Task to complete: A word-for-word transcription of the records is required.

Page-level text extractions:

::::

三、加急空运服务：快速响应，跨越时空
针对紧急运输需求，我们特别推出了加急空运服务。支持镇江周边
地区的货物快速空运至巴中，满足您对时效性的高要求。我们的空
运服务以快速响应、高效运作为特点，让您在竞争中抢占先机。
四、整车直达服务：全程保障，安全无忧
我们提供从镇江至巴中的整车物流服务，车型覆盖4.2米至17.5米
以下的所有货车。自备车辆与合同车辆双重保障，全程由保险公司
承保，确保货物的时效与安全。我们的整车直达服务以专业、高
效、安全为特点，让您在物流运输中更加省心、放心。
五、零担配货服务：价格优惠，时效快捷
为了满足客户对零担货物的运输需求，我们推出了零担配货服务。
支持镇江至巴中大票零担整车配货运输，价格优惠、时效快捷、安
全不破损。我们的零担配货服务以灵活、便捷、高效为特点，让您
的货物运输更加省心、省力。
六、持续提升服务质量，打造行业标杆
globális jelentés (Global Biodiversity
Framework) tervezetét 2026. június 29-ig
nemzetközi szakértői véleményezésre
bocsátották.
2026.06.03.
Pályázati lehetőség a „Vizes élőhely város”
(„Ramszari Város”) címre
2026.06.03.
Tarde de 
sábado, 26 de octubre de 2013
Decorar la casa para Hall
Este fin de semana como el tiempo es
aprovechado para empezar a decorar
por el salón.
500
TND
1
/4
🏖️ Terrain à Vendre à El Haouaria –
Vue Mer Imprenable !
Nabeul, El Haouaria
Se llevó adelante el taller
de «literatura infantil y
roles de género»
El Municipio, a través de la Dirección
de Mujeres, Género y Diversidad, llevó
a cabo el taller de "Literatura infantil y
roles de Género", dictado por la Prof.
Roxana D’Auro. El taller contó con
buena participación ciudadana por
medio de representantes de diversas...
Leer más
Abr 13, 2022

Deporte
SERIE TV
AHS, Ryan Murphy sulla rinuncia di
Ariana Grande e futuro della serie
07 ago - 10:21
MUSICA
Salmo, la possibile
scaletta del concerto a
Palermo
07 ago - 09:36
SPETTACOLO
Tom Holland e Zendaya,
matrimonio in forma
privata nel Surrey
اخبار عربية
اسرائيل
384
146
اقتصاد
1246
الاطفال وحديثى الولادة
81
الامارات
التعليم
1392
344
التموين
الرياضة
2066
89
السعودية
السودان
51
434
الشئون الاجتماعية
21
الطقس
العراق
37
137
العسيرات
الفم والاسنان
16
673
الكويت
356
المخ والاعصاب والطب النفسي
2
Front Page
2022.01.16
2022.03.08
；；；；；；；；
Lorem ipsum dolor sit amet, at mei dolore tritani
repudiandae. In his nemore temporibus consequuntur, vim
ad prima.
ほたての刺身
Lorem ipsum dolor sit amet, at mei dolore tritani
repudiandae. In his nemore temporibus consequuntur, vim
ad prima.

::::

Solution to the exercise:
三、加急空运服务：快速响应，跨越时空
针对紧急运输需求，我们特别推出了加急空运服务。支持镇江周边
地区的货物快速空运至巴中，满足您对时效性的高要求。我们的空
运服务以快速响应、高效运作为特点，让您在竞争中抢占先机。
四、整车直达服务：全程保障，安全无忧
我们提供从镇江至巴中的整车物流服务，车型覆盖4.2米至17.5米
以下的所有货车。自备车辆与合同车辆双重保障，全程由保险公司
承保，确保货物的时效与安全。我们的整车直达服务以专业、高
效、安全为特点，让您在物流运输中更加省心、放心。
五、零担配货服务：价格优惠，时效快捷
为了满足客户对零担货物的运输需求，我们推出了零担配货服务。
支持镇江至巴中大票零担整车配货运输，价格优惠、时效快捷、安
全不破损。我们的零担配货服务以灵活、便捷、高效为特点，让您
的货物运输更加省心、省力。
六、持续提升服务质量，打造行业标杆
globális jelentés (Global Biodiversity
Framework) tervezetét 2026. június 29-ig
nemzetközi szakértői véleményezésre
bocsátották.
2026.06.03.
Pályázati lehetőség a „Vizes élőhely város”
(„Ramszari Város”) címre
2026.06.03.
Tarde de 
sábado, 26 de octubre de 2013
Decorar la casa para Hall
Este fin de semana como el tiempo es
aprovechado para empezar a decorar
por el salón.
500
TND
1
/4
🏖️ Terrain à Vendre à El Haouaria –
Vue Mer Imprenable !
Nabeul, El Haouaria
Se llevó adelante el taller
de «literatura infantil y
roles de género»
El Municipio, a través de la Dirección
de Mujeres, Género y Diversidad, llevó
a cabo el taller de "Literatura infantil y
roles de Género", dictado por la Prof.
Roxana D’Auro. El taller contó con
buena participación ciudadana por
medio de representantes de diversas...
Leer más
Abr 13, 2022

Deporte
SERIE TV
AHS, Ryan Murphy sulla rinuncia di
Ariana Grande e futuro della serie
07 ago - 10:21
MUSICA
Salmo, la possibile
scaletta del concerto a
Palermo
07 ago - 09:36
SPETTACOLO
Tom Holland e Zendaya,
matrimonio in forma
privata nel Surrey
اخبار عربية
اسرائيل
384
146
اقتصاد
1246
الاطفال وحديثى الولادة
81
الامارات
التعليم
1392
344
التموين
الرياضة
2066
89
السعودية
السودان
51
434
الشئون الاجتماعية
21
الطقس
العراق
37
137
العسيرات
الفم والاسنان
16
673
الكويت
356
المخ والاعصاب والطب النفسي
2
Front Page
2022.01.16
2022.03.08
；；；；；；；；
Lorem ipsum dolor sit amet, at mei dolore tritani
repudiandae. In his nemore temporibus consequuntur, vim
ad prima.
ほたての刺身
Lorem ipsum dolor sit amet, at mei dolore tritani
repudiandae. In his nemore temporibus consequuntur, vim
ad prima.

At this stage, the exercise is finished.